Please print, exactly, only the lines in the entries below from the line that has "in sync with" through the line that has "a very unusual pregnancy that included". Pictures don't go in.

Saved data entries:
[Start of Attachment]
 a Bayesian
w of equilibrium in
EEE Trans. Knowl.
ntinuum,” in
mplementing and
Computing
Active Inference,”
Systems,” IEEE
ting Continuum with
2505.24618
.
[End of Attachment]
[Start of Attachment]
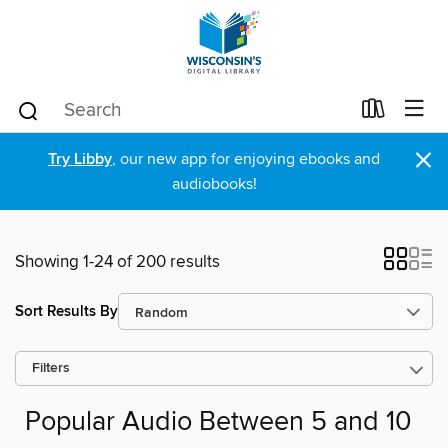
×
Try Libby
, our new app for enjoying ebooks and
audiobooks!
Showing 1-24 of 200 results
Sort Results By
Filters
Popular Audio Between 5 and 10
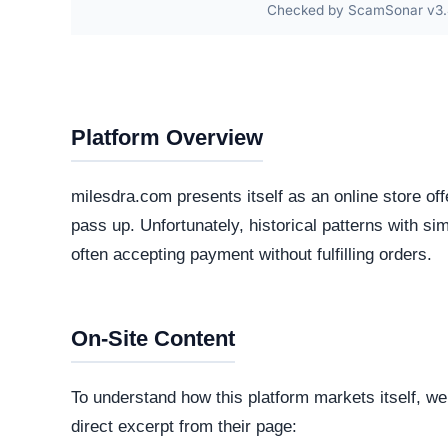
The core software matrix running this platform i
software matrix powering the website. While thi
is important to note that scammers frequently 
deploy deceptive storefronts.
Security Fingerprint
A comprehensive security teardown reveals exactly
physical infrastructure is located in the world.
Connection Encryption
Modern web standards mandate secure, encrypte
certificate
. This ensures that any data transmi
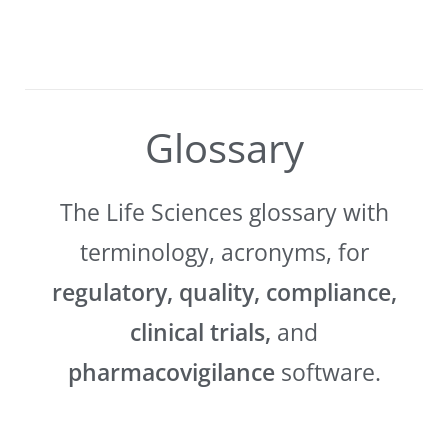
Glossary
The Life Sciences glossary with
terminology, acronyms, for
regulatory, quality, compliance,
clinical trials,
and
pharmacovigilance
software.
[End of Attachment]
[Start of Attachment]
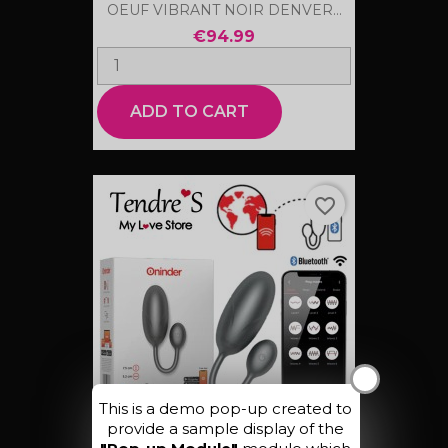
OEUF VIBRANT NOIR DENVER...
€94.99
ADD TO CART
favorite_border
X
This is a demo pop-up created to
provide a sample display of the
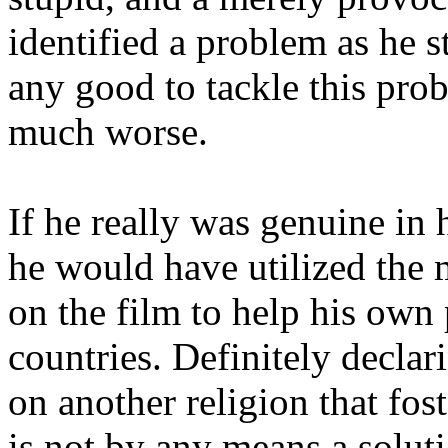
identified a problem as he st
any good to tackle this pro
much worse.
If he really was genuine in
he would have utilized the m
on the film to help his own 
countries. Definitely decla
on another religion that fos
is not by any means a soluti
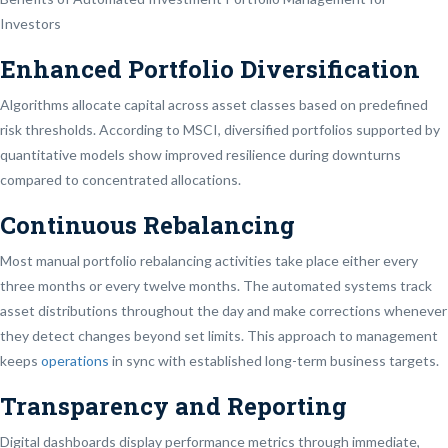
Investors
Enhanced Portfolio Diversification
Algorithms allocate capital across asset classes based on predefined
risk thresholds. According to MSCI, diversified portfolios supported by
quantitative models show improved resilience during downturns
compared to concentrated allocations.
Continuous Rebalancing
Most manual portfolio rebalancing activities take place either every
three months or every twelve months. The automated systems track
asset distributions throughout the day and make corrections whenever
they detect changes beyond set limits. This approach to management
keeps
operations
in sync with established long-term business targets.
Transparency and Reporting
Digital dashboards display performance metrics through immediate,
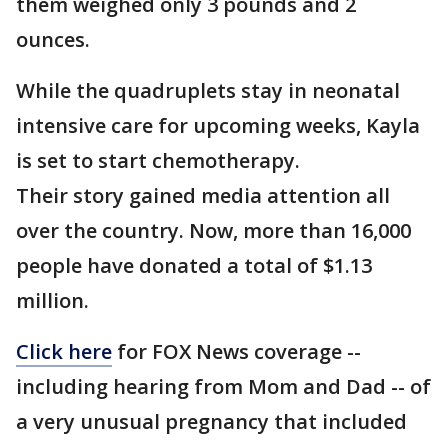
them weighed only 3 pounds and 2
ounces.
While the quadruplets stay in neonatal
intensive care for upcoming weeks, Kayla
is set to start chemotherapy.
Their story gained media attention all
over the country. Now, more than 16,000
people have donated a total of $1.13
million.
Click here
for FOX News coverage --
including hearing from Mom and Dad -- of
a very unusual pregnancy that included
[End of Attachment]
## Written answer
in sync with established long-term business targets.
Transparency and Reporting
Digital dashboards display performance metrics through immediate,
them weighed only 3 pounds and 2
ounces.
While the quadruplets stay in neonatal
intensive care for upcoming weeks, Kayla
is set to start chemotherapy.
Their story gained media attention all
over the country. Now, more than 16,000
people have donated a total of $1.13
million.
Click here
for FOX News coverage --
including hearing from Mom and Dad -- of
a very unusual pregnancy that included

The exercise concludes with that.